We increasingly rely on mobile devices, even though their data connections are often unreliable.

The Chinese Internet giant 21Vianet will launch a cell-phone network in Hong Kong early next year that will use a new trick to offer fast data downloads. When a phone on the network has a poor data signal, it will borrow the connection of a nearby handset with a stronger signal by linking with it over Wi-Fi. The technology, an implementation of a technique known as mesh networking, may come to other countries, including the United States, soon after.

Having devices share bandwidth can boost the download speeds by 50 percent or more, according to M87, the Austin, Texas, startup behind the technology. This could be especially useful in situations where cellular signals are weakened—for example, when someone is using a phone indoors, or in the shadow of a skyscraper. M87 says two U.S. mobile carriers looking for ways to improve their mobile data coverage are also evaluating the technology.

The company raised $3 million in investment earlier this year, including from its Hong Kong partner 21Vianet and from leading mobile chip company Qualcomm.

There’s just one catch to this altruistic sharing of bandwidth: a device that donates its connectivity to another uses some of its battery life doing so. M87 CEO David Hampton says the penalty is small, and that a device will likely be configured to only share its connection if it has more than 60 percent of its battery life remaining. (See a video of M87’s software boosting data rates in a Texas mall.)

A common scenario in which the technology could help would be a person at the back of a coffee shop, says Hampton.

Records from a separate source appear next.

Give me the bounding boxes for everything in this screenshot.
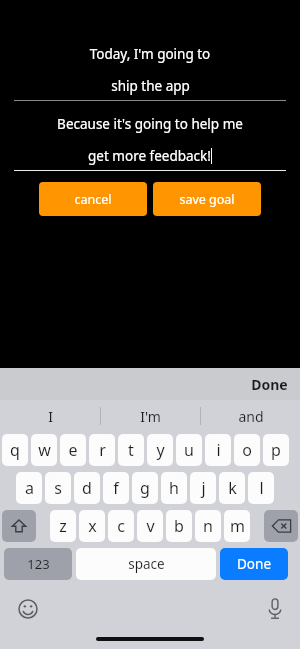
button[interactable]: i: [205, 434, 231, 466]
staticText: I: [48, 407, 53, 426]
button[interactable]: l: [248, 472, 274, 504]
button[interactable]: Done: [220, 548, 288, 580]
staticText: c: [117, 515, 125, 537]
button[interactable]: Voice input: [266, 598, 284, 620]
button[interactable]: Emoji: [18, 599, 38, 619]
staticText: g: [140, 477, 150, 499]
staticText: a: [25, 477, 34, 499]
button[interactable]: u: [176, 434, 202, 466]
button[interactable]: 123: [4, 548, 72, 580]
button[interactable]: m: [224, 510, 250, 542]
button[interactable]: z: [50, 510, 76, 542]
button[interactable]: a: [16, 472, 42, 504]
button[interactable]: cancel: [39, 182, 147, 216]
button[interactable]: v: [137, 510, 163, 542]
staticText: get more feedback!: [88, 147, 211, 165]
button[interactable]: o: [234, 434, 260, 466]
staticText: j: [201, 477, 206, 499]
staticText: r: [99, 439, 106, 461]
button[interactable]: h: [161, 472, 187, 504]
button[interactable]: and: [201, 400, 300, 432]
staticText: u: [184, 439, 194, 461]
button[interactable]: Backspace: [264, 510, 298, 542]
staticText: t: [128, 439, 134, 461]
button[interactable]: x: [79, 510, 105, 542]
staticText: 123: [27, 555, 50, 573]
button[interactable]: w: [31, 434, 57, 466]
staticText: space: [128, 555, 165, 573]
staticText: save goal: [179, 191, 235, 208]
staticText: v: [146, 515, 155, 537]
staticText: n: [203, 515, 213, 537]
staticText: Today, I'm going to: [14, 45, 286, 63]
staticText: p: [271, 439, 281, 461]
button[interactable]: e: [60, 434, 86, 466]
staticText: q: [10, 439, 20, 461]
button[interactable]: j: [190, 472, 216, 504]
staticText: ship the app: [111, 77, 190, 95]
staticText: l: [259, 477, 264, 499]
staticText: f: [113, 477, 119, 499]
button[interactable]: save goal: [153, 182, 261, 216]
button[interactable]: g: [132, 472, 158, 504]
staticText: Done: [251, 375, 288, 394]
button[interactable]: I: [0, 400, 100, 432]
button[interactable]: n: [195, 510, 221, 542]
staticText: e: [68, 439, 78, 461]
button[interactable]: Shift: [2, 510, 36, 542]
button[interactable]: s: [45, 472, 71, 504]
staticText: I'm: [140, 407, 161, 426]
staticText: d: [82, 477, 92, 499]
staticText: k: [228, 477, 237, 499]
staticText: Done: [237, 555, 271, 573]
button[interactable]: q: [2, 434, 28, 466]
button[interactable]: y: [147, 434, 173, 466]
button[interactable]: space: [76, 548, 216, 580]
staticText: x: [88, 515, 97, 537]
button[interactable]: k: [219, 472, 245, 504]
staticText: s: [54, 477, 62, 499]
staticText: y: [156, 439, 165, 461]
button[interactable]: d: [74, 472, 100, 504]
staticText: i: [216, 439, 221, 461]
staticText: z: [59, 515, 67, 537]
staticText: w: [38, 439, 51, 461]
button[interactable]: f: [103, 472, 129, 504]
button[interactable]: b: [166, 510, 192, 542]
button[interactable]: p: [263, 434, 289, 466]
button[interactable]: t: [118, 434, 144, 466]
button[interactable]: Done: [251, 375, 288, 394]
staticText: Because it's going to help me: [14, 115, 286, 133]
staticText: o: [242, 439, 252, 461]
staticText: m: [230, 515, 245, 537]
staticText: and: [238, 407, 264, 426]
button[interactable]: r: [89, 434, 115, 466]
button[interactable]: I'm: [101, 400, 200, 432]
staticText: cancel: [74, 191, 112, 208]
button[interactable]: c: [108, 510, 134, 542]
staticText: h: [169, 477, 179, 499]
staticText: b: [174, 515, 184, 537]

His or her phone could improve its data downloads by linking to the device of someone near the window, with a better signal from the nearest cell tower. Inside a building, devices can link up over distances of around 30 to 50 feet; outside that jumps to as much as 180 feet, says Hampton.

M87’s technology requires a mobile carrier to pre-install software onto handsets sold for use on its network. That software runs in the background and constantly monitors a device’s data signal while looking for nearby devices with the same software.

Carriers can tune the exact rules for when a device will link up with another. Hampton says that M87’s recommended settings would mean that on average devices expended 10 percent or less of their battery helping others in a given day. The company also recommends that carriers offer a way for people to opt out of their device participating. M87’s software is currently only available for Android devices.

Pan Hui, a computer science professor at Hong Kong University of Science and Technology, says the technology looks feasible but will comes with challenges. One is ensuring that one person’s data remains secure as it passes through other devices, something M87 says it can do using encryption.

Another perhaps bigger challenge is making people comfortable with the idea of their personal device being recruited to help out their service provider and its other customers. People may ask themselves, “Why would I spend my battery and bandwidth to relay your traffic?” says Hui.

Hampton acknowledges that users will have to adjust, but says mobile carriers who adopt the technology will be strongly motivated to find ways to make the technology appealing to their customers, whether through marketing or perhaps offering benefits to people that stay opted in.